Cosma Shalizi

36-402, Undergraduate Advanced Data Analysis, Section A

Spring 2017

Section A
Tuesdays and Thursdays, 10:30--11:50, Wean Hall 7500
Keen-eyed fellow investigators

The goal of this class is to train you in using statistical models to analyze data — as data summaries, as predictive instruments, and as tools for scientific inference. We will build on the theory and applications of the linear model, introduced in 36-401, extending it to more general functional forms, and more general kinds of data, emphasizing the computation-intensive methods introduced since the 1980s. After taking the class, when you're faced with a new data-analysis problem, you should be able to (1) select appropriate methods, (2) use statistical software to implement them, (3) critically evaluate the resulting statistical models, and (4) communicate the results of your analyses to collaborators and to non-statisticians.

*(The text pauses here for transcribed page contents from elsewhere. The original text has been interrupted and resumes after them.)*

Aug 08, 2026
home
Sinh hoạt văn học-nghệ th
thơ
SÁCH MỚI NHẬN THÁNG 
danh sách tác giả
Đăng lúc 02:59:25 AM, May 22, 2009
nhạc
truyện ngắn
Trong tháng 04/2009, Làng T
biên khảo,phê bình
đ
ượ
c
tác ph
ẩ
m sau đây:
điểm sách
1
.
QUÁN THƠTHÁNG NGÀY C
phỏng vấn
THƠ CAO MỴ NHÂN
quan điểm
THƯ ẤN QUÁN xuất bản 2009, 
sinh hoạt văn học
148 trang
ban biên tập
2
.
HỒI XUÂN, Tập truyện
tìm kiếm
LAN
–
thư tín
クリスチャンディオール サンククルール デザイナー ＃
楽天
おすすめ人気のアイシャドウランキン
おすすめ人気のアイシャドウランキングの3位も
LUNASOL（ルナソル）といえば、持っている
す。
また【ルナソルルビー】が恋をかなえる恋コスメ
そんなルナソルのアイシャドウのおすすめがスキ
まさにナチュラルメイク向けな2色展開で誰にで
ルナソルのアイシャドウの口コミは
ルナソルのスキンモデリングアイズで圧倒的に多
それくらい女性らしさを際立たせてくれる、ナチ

During the class, you will do data analyses with existing software, and write your own simple programs to implement and extend key techniques. You will also have to write reports about your analyses.

36-608 In previous years, a small number of well-prepared graduate students from other departments have been allowed to take this course, by registering for it as 36-608. (Graduate students enrolling in 36-402 will be dropped automatically from the roster.) This year, because of the number of undergraduate students needing to take 402, we have no resources to accommodate students wishing to take 608 for a grade. If space is available in the classroom, a few may be allowed to audit the course.

Section B

This year, there are two sections of 36-402. This syllabus is for Section A, taught by Prof. Shalizi; section B is taught by Prof. Lee. The two sections are completely independent.

Prerequisites

36-401, with a grade of C or better. Exceptions are only granted for graduate students in other departments taking 36-608.

Instructors

Professors Cosma Shalizi cshalizi [at] cmu.edu
Baker Hall 229C
Teaching assistants TBD

Topics

Model evaluation: statistical inference, prediction, and scientific inference; in-sample and out-of-sample errors, generalization and over-fitting, cross-validation; evaluating by simulating; the bootstrap; penalized fitting; mis-specification checks
Yet More Linear Regression: what is regression, really?; what ordinary linear regression actually does; what it cannot do; extensions
Smoothing: kernel smoothing, including local polynomial regression; splines; additive models; kernel density estimation
Generalized linear and additive models: logistic regression; generalized linear models; generalized additive models.
Latent variables and structured data: principal components; factor analysis and latent variables; latent cluster/mixture models; graphical models in general
Causality: graphical causal models; causal inference from randomized experiments; identification of causal effects from observations; estimation of causal effects; discovering causal structure
Dependent data: Markov models for time series without latent variables; hidden Markov models for time series with latent variables; smoothing and modeling for spatial and network data
See the end of this syllabus for the current lecture schedule, subject to revision. Lecture notes will be linked there, as available.

Course Mechanics

Grades will not go away if you avert your eyes (photo by laurent KB on Flickr) Homework will be 50% of the grade, a midterms exam 20%, and the final exam 30%.

Lectures

You are responsible for all material covered in lecture, whether or not it is in the textbook. If you are unable to attend a particular lecture, arrange to get notes from a classmate. If you have problems coming to lecture, see the professor.

Homework

The homework will give you practice in using the techniques you are learning to analyze data, and to interpret the analyses. There will be 12 weekly homework assignments, nearly one every week; they will all be due on Wednesdays at 11:59 pm (i.e., the night before Thursday classes), through Blackboard. All homeworks count equally, totaling 50% of your grade. The lowest three homework grades will be dropped; consequently, no late homework will be accepted for any reason whatsoever.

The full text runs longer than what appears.